Farmers and scientists alike are conducting research to figure out why bee populations are declining – as these helpful little pollinators are responsible for about one-third of the world’s food production!

For example, scientists at CSIRO developed ‘backpacks’ to help track bees and collect data about their behaviour. Analysing this data on a global scale and looking at different variables such as temperature change, pollution levels and parasites, is helping us to keep the world’s bee population stable and future-proof food production.

And maths is integral to this crucial project. From creating the microchip to data analysis and looking for patterns are all key to solving this global issue.

Using cryptography to send secrets

  • The maths: number theory, algebra, logs and matrices, probability

  • The careers: coder, hacker, intelligence officer

Ever written a note to your friend in class and thought “I hope the teacher doesn’t read it?”. Well maths could solve your problem!

Enter the world of cryptography and number theory (the study of the integers and integer-valued functions). Encryption is what keeps your personal data secure when you're shopping or banking online.

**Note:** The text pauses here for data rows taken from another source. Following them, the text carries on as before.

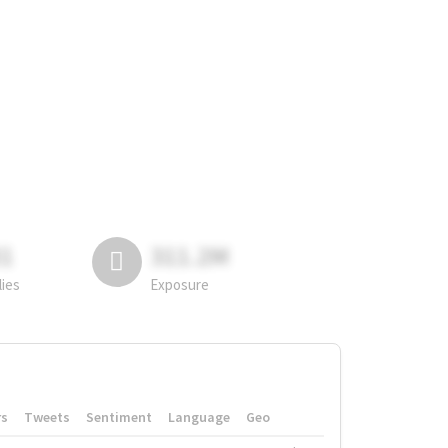
81
311.2M
lies
Exposure
rs
Tweets
Sentiment
Language
Geo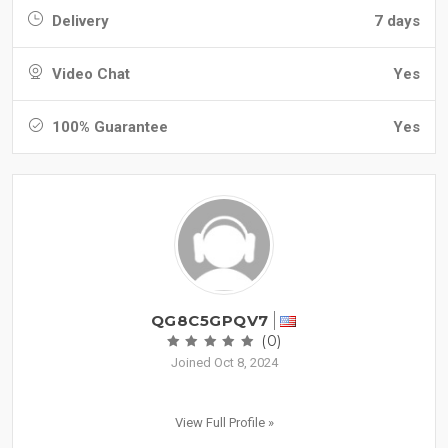
Delivery
7 days
Video Chat
Yes
100% Guarantee
Yes
QG8C5GPQV7
(0)
Joined Oct 8, 2024
View Full Profile »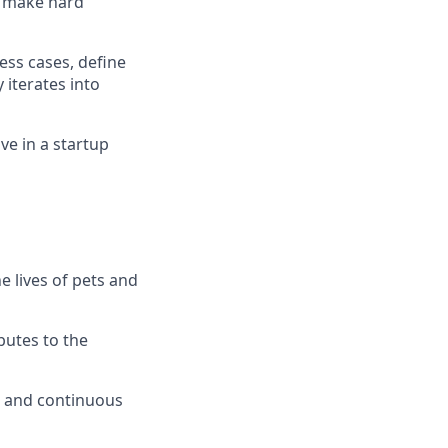
o make hard
ess cases, define
 iterates into
ve in a startup
e lives of pets and
butes to the
t, and continuous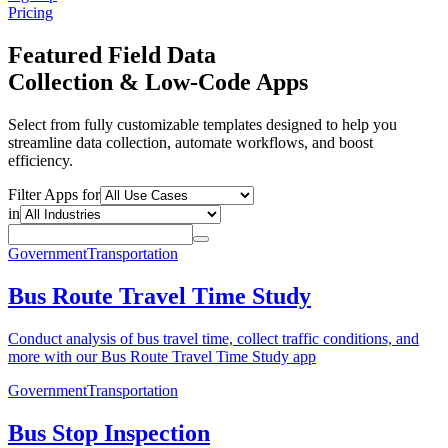
Pricing
Featured Field Data
Collection & Low-Code Apps
Select from fully customizable templates designed to help you
streamline data collection, automate workflows, and boost
efficiency.
Filter Apps for
in
Government
Transportation
Bus Route Travel Time Study
Conduct analysis of bus travel time, collect traffic conditions, and
more with our Bus Route Travel Time Study app
Government
Transportation
Bus Stop Inspection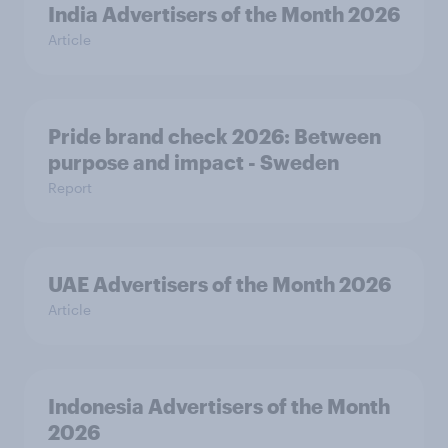
India Advertisers of the Month 2026
Article
Pride brand check 2026: Between
purpose and impact - Sweden
Report
UAE Advertisers of the Month 2026
Article
Indonesia Advertisers of the Month
2026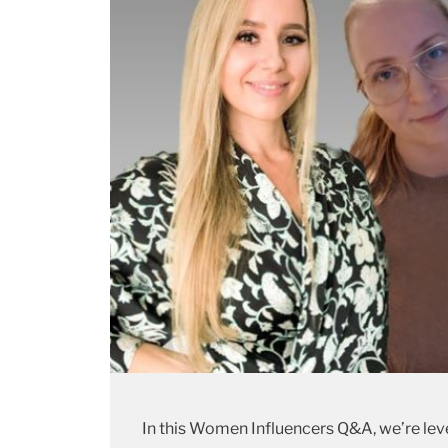
In this Women Influencers Q&A, we’re le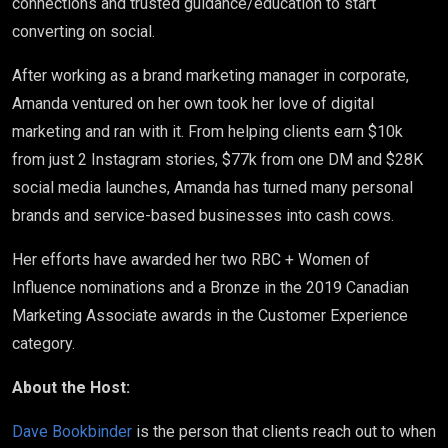
connections and trusted guidance/education to start
converting on social.
After working as a brand marketing manager in corporate,
Amanda ventured on her own took her love of digital
marketing and ran with it. From helping clients earn $10k
from just 2 Instagram stories, $77k from one DM and $28K
social media launches, Amanda has turned many personal
brands and service-based businesses into cash cows.
Her efforts have awarded her two RBC + Women of
Influence nominations and a Bronze in the 2019 Canadian
Marketing Associate awards in the Customer Experience
category.
About the Host:
Dave Bookbinder
is the person that clients reach out to when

It scrambles data like your credit card details and home address to ensure hackers can't misuse this information.

Cryptography wasn’t always as complex as the algorithms we use today. The Spartans of ancient Greece used it to send secret messages during battles, using a device called a scytale.

Cryptography relies on keys to help find the pattern to allow you to ‘translate’ the data.

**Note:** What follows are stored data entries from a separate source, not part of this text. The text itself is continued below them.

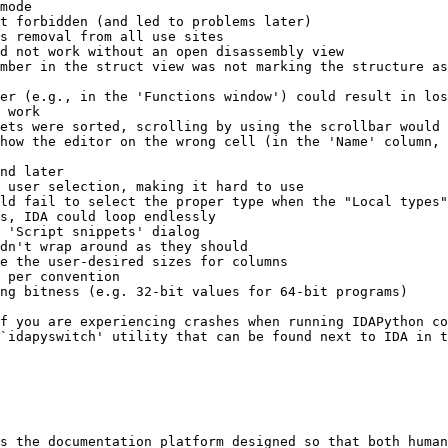
mode

t forbidden (and led to problems later)

s removal from all use sites

d not work without an open disassembly view

mber in the struct view was not marking the structure as
er (e.g., in the 'Functions window') could result in los
 work

ets were sorted, scrolling by using the scrollbar would 
how the editor on the wrong cell (in the 'Name' column, 
nd later

 user selection, making it hard to use

ld fail to select the proper type when the "Local types"
s, IDA could loop endlessly

 'Script snippets' dialog

dn't wrap around as they should

e the user-desired sizes for columns

 per convention

ng bitness (e.g. 32-bit values for 64-bit programs)

f you are experiencing crashes when running IDAPython co
`idapyswitch' utility that can be found next to IDA in t
s the documentation platform designed so that both human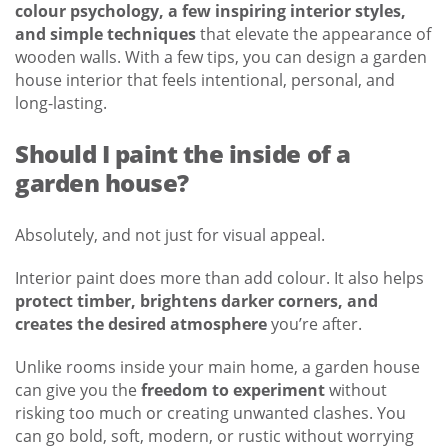
colour psychology, a few inspiring interior styles,
and simple techniques
that elevate the appearance of
wooden walls. With a few tips, you can design a garden
house interior that feels intentional, personal, and
long-lasting.
Should I paint the inside of a
garden house?
Absolutely, and not just for visual appeal.
Interior paint does more than add colour. It also helps
protect timber, brightens darker corners, and
creates the desired atmosphere
you’re after.
Unlike rooms inside your main home, a garden house
can give you the
freedom to experiment
without
risking too much or creating unwanted clashes. You
can go bold, soft, modern, or rustic without worrying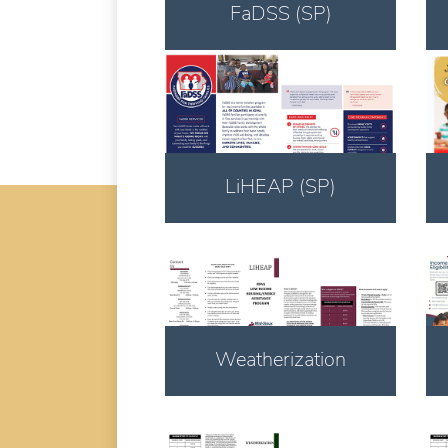
FaDSS (SP)
Download
LiHEAP (SP)
Download
Weatherization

In this age of Big Data, technology and quantum computers, the codes for secure cryptography will need to become more sophisticated, which means career opportunities for people with a head for numbers, linguistics and seeing trends and patterns.

From cannonballs to satellites and solar panels!

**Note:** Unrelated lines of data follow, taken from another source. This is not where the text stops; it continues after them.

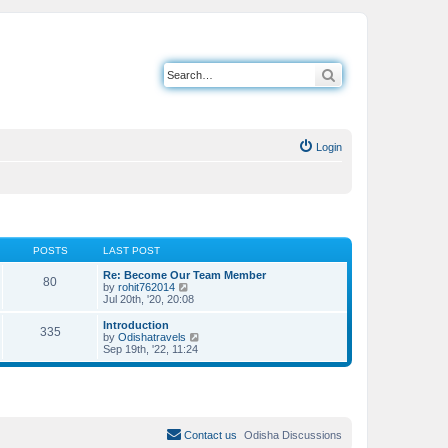
Search
Login
POSTS
LAST POST
Re: Become Our Team Member
80
V
by
rohit762014
i
Jul 20th, '20, 20:08
e
w
Introduction
335
t
V
by
Odishatravels
h
i
Sep 19th, '22, 11:24
e
e
l
w
a
t
t
h
e
e
s
l
t
a
Contact us
Odisha Discussions
p
t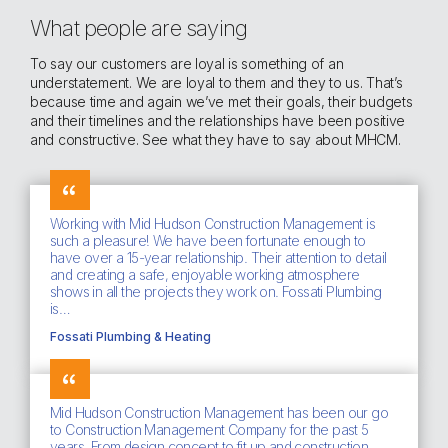
What people are saying
To say our customers are loyal is something of an
understatement. We are loyal to them and they to us. That’s
because time and again we’ve met their goals, their budgets
and their timelines and the relationships have been positive
and constructive. See what they have to say about MHCM.
Working with Mid Hudson Construction Management is
such a pleasure! We have been fortunate enough to
have over a 15-year relationship. Their attention to detail
and creating a safe, enjoyable working atmosphere
shows in all the projects they work on. Fossati Plumbing
is…
Fossati Plumbing & Heating
Mid Hudson Construction Management has been our go
to Construction Management Company for the past 5
years. From design concept to fit up and construction,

  • The maths: quadratics, algebra, surface area, angles, ratios

  • The careers: renewable energy engineer, electrician, astrophysicist, industrial designer, materials engineer

Galileo used square numbers to figure out the precise motion of a cannonball (called parabolas), which allowed soldiers to calculate its path and hit targets out of sight. Centuries later, the same maths enabled NASA to design a satellite and launch it into orbit (when something is in orbit it’s always in ‘freefall’, accelerating towards the Earth’s surface – kind of like a big cannonball in space! – but because it’s going so fast, it stays in orbit, never falling to Earth).

The maths of parabolic analysis is used in many applications, from building satellites and keeping our global communications and monitoring systems functioning, to building more efficient solar panels, both for on your roof or in solar farms!

Parabolic solar panels can concentrate the Sun’s light rays and convert more of it into electricity to power our lifestyles. Not only does the shape, surface area and the material of the panel matter, but the angle at which the panels are placed and their distance apart (minimising shadows) also allows them to collect and convert light into electricity at different times of the day. Some even have motors so that they rotate following the Sun’s path of light.

As our exploration of space and energy needs increase, so will the demand for critical and creative thinkers who can apply maths concepts and see patterns, enabling them to predict problems before they occur and design the solutions to make our world a better place.